Below are entries; repeat exactly, and nothing else, the lines from the one holding "Zak haardhout à 8" through the one holding "пичную колокольню.", inclusive. Leave the pictures out.

(EXERCISE MATERIALS begins)

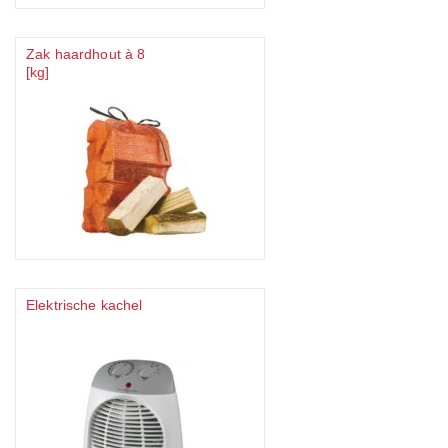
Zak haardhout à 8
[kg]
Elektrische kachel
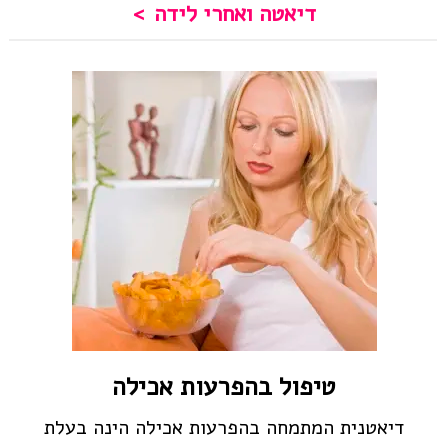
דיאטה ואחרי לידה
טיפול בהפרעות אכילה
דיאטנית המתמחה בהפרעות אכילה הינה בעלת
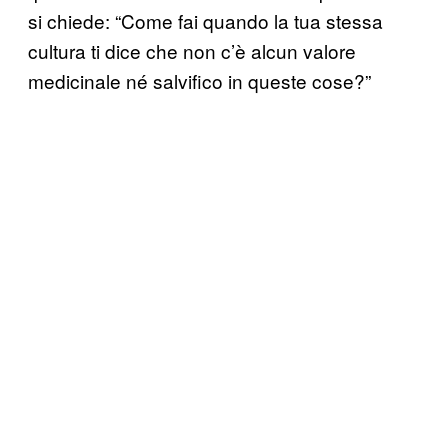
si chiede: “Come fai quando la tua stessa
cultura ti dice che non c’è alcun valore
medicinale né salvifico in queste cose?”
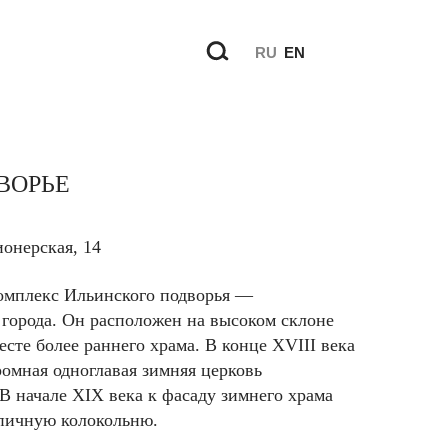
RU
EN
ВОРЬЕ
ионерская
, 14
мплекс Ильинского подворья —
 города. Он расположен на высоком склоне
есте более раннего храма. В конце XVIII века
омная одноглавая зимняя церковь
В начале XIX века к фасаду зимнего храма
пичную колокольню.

(EXERCISE MATERIALS ends)
(EXERCISE MATERIALS begins)

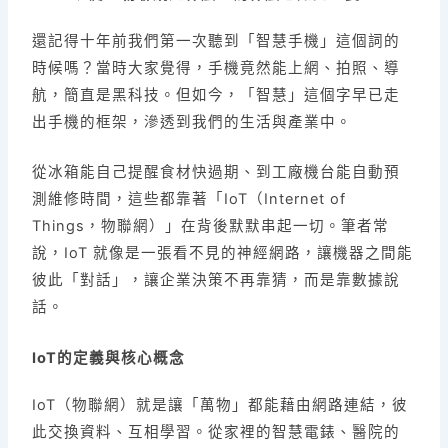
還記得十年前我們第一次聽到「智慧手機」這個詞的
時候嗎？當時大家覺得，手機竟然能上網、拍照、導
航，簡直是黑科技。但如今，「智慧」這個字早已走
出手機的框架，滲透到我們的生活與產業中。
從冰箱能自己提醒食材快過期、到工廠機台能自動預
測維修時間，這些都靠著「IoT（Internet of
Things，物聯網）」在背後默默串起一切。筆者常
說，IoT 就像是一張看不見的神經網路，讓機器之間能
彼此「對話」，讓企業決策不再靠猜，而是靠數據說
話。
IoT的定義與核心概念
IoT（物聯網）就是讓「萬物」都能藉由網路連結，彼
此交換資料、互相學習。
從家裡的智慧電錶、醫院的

(EXERCISE MATERIALS ends)

> YOUR SOLUTION
Zak haardhout à 8
[kg]
Elektrische kachel
דיאטה ואחרי לידה
טיפול בהפרעות אכילה
דיאטנית המתמחה בהפרעות אכילה הינה בעלת
si chiede: “Come fai quando la tua stessa
cultura ti dice che non c’è alcun valore
medicinale né salvifico in queste cose?”
RU
EN
ВОРЬЕ
ионерская
, 14
мплекс Ильинского подворья —
 города. Он расположен на высоком склоне
есте более раннего храма. В конце XVIII века
омная одноглавая зимняя церковь
В начале XIX века к фасаду зимнего храма
пичную колокольню.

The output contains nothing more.